[TASK PROMPT]:
From the line containing "iedereen iets te vinden." to the last line of the records, reproduce every line exactly and print nothing else.

[TASK INPUTS]:
══════

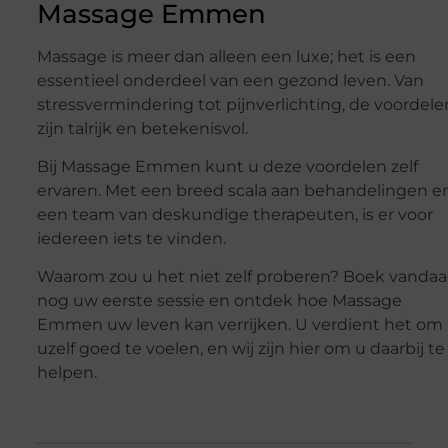
Massage Emmen
Massage is meer dan alleen een luxe; het is een
essentieel onderdeel van een gezond leven. Van
stressvermindering tot pijnverlichting, de voordele
zijn talrijk en betekenisvol.
Bij Massage Emmen kunt u deze voordelen zelf
ervaren. Met een breed scala aan behandelingen e
een team van deskundige therapeuten, is er voor
iedereen iets te vinden.
Waarom zou u het niet zelf proberen? Boek vanda
nog uw eerste sessie en ontdek hoe Massage
Emmen uw leven kan verrijken. U verdient het om
uzelf goed te voelen, en wij zijn hier om u daarbij te
helpen.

══════

[OUTPUT BELOW]:
iedereen iets te vinden.
Waarom zou u het niet zelf proberen? Boek vanda
nog uw eerste sessie en ontdek hoe Massage
Emmen uw leven kan verrijken. U verdient het om
uzelf goed te voelen, en wij zijn hier om u daarbij te
helpen.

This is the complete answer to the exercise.